Dead corvids are also used for medicine. A recipe from 1704 tells us to cure migraine by cooking a crow’s head and eat it. No headache could last against this strong medicine. Another recipe from Denderwindeke (East-Flanders) helps against epilepsy: Kill an old black crow, cut off its beak and legs; then take out its guts, and fill the corpse again with anise seed and the bird’s heart, liver and bile. Put this in an oven and let it slowly burn to a powder, which is then put in the food of the ill person. The connection of corvids with epilepsy goes back to at least the 17th century, when it was though the corvids themselves had this disease.
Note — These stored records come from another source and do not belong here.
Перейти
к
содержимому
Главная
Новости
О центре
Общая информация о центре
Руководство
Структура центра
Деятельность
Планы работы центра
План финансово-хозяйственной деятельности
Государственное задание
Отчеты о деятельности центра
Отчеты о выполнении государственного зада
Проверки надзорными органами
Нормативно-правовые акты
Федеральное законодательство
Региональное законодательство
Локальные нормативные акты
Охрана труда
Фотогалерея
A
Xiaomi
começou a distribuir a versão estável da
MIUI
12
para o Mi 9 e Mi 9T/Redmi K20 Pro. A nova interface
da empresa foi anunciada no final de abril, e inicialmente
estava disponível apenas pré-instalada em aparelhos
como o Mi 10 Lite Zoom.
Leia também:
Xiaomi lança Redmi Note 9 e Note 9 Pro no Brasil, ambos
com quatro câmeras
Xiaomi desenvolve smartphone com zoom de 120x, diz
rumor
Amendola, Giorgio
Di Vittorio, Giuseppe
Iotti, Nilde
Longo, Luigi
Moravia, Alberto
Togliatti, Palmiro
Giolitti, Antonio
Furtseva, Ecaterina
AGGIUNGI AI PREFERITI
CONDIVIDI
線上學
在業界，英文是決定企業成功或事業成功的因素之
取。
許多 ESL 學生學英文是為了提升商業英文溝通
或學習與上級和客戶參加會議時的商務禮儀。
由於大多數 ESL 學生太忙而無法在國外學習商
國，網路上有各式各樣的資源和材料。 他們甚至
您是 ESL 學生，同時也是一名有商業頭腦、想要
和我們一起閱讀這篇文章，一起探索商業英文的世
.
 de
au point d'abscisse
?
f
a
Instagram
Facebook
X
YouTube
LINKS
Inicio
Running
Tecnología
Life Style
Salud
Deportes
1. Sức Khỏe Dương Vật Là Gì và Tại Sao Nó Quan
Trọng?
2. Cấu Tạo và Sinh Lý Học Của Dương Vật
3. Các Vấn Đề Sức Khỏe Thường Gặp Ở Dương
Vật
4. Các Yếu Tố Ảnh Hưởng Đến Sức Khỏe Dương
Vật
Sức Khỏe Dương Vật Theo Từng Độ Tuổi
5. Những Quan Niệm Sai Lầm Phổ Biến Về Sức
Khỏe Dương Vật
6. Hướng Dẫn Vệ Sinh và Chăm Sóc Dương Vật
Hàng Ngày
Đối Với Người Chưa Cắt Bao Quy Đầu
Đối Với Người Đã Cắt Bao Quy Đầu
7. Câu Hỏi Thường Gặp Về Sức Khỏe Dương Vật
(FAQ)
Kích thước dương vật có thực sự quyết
As you could read throughout this article, the raven is a bit two-headed: mostly associated with death, bad luck and evil magic, but also seen as a cleanser and healer of some sort, and associated with wisdom. From the 18th century on the negative connotations became stronger and stronger. The corvids are now culturally connected to darkness and evil, though lately science has shown what truly marvelous birds they are, and the new pagan movement has given them back their divine part in the larger whole.
Boussauw, Johan. Vogels in volksgelood, magie en mythologie. Tirion Natuur, 2005.
Hendriks, Cor. Heksenstreken 1: Initiatie in de heksenkunst. PDF May 2016.
Marzluff, John M. and Tony Angell. In the Company of Crows and Ravens. Yale University Press, 2005.
Sax, Boria. Crow (Animal series). Reaktion books, 2003.